07/02/2024
HOW OUR 'WALLACE WALK' USES INTEGRATED DESIGN PRINCIPLES
Wallace Walk highlights KFA's commitment to designing and delivering Integrated urban projects, which operate at varying scales and complexities.
The 'Wallace Walk' neighbourhood is an example of an urban infill project, which successfully Integrates the adjacent Wallace-Emerson neighbourhood and the surrounding context. During the project's design, we applied an Integrated philosophy to formal, cross-scale, interdisciplinary, and iterative areas. As a result, the project required a greater emphasis towards engagement with stakeholders and community groups and coordination with a large interdisciplinary team, which included various public agencies.

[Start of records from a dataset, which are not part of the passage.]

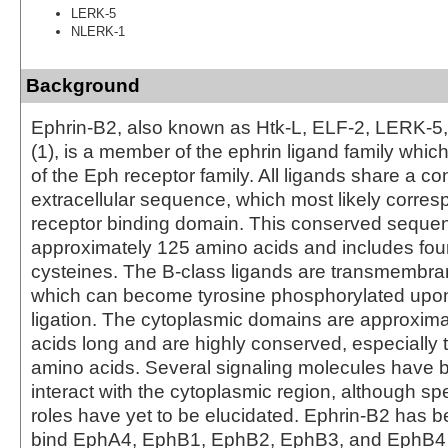
LERK-5
NLERK-1
Background
Ephrin-B2, also known as Htk-L, ELF-2, LERK-
(1), is a member of the ephrin ligand family whi
of the Eph receptor family. All ligands share a c
extracellular sequence, which most likely corres
receptor binding domain. This conserved sequen
approximately 125 amino acids and includes four
cysteines. The B-class ligands are transmembra
which can become tyrosine phosphorylated upon
ligation. The cytoplasmic domains are approxim
acids long and are highly conserved, especially t
amino acids. Several signaling molecules have
interact with the cytoplasmic region, although spe
roles have yet to be elucidated. Ephrin-B2 has 
bind EphA4, EphB1, EphB2, EphB3, and EphB4 (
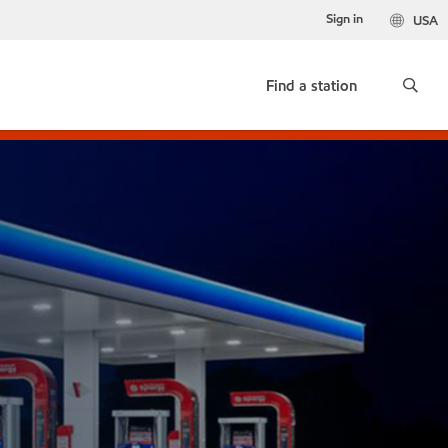
Sign in
USA
Find a station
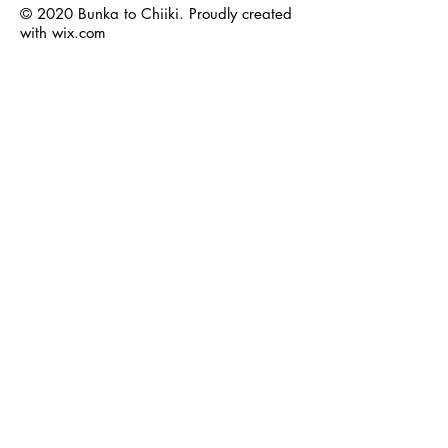
© 2020 Bunka to Chiiki. Proudly created
with
wix.com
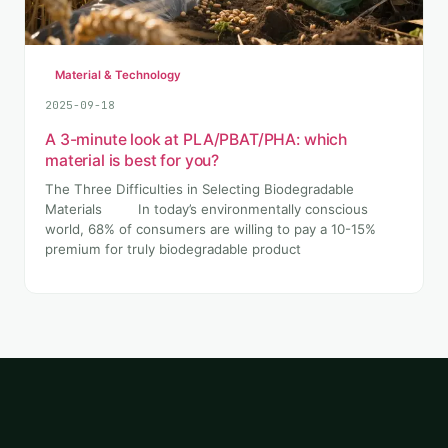
Material & Technology
2025-09-18
A 3-minute look at PLA/PBAT/PHA: which
material is best for you?
The Three Difficulties in Selecting Biodegradable
Materials In today’s environmentally conscious
world, 68% of consumers are willing to pay a 10-15%
premium for truly biodegradable product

The design conceived an appropriately scaled mixed-use neighbourhood knitting together the surrounding urban fabric using varying programmatic elements. The site's layout is organized using two bar-buildings, whose program includes the recently constructed ‘George Chuvalo Community Centre’, along with various micro-scaled retail uses at-grade, studio spaces above, and two integrated crash walls. The crash walls act as a protective element from the more sensitive residential uses internal to the site, successfully integrating a tricky urban rail corridor condition.

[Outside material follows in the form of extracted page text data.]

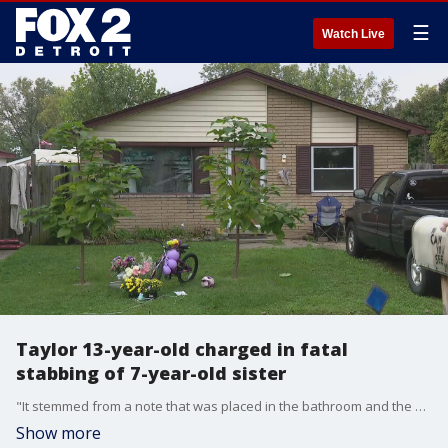
☰
Watch Live
Taylor 13-year-old charged in fatal
stabbing of 7-year-old sister
"It stemmed from a note that was placed in the bathroom and the note was about flushing the toilet," said Taylor Detective Cpl. Zachary Digiacomo. "A simple note about flushing the toilet."
Show more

The low-rise back-to-back townhouse blocks fit within the neighbourhood's existing urban rhythm and scale, and are among the first of their kind to be constructed in Toronto. The crash wall's public art program provides for an active interface onto the ‘West Toronto Rail Path’ along with linkages to and from the surrounding community. A pedestrian bridge was also designed and constructed in partnership with Metrolinx providing a vital linkage from Wallace-Emerson to the Junction further west.
Now having been complete for 6 years, we are excited to see the neighbourhood teeming with life and providing a positive built influence to its residents, passers through and to the surrounding areas. We love seeing how the neighbourhood has developed its own personality over this time, experienced through its architecture, public art, local businesses, and community life.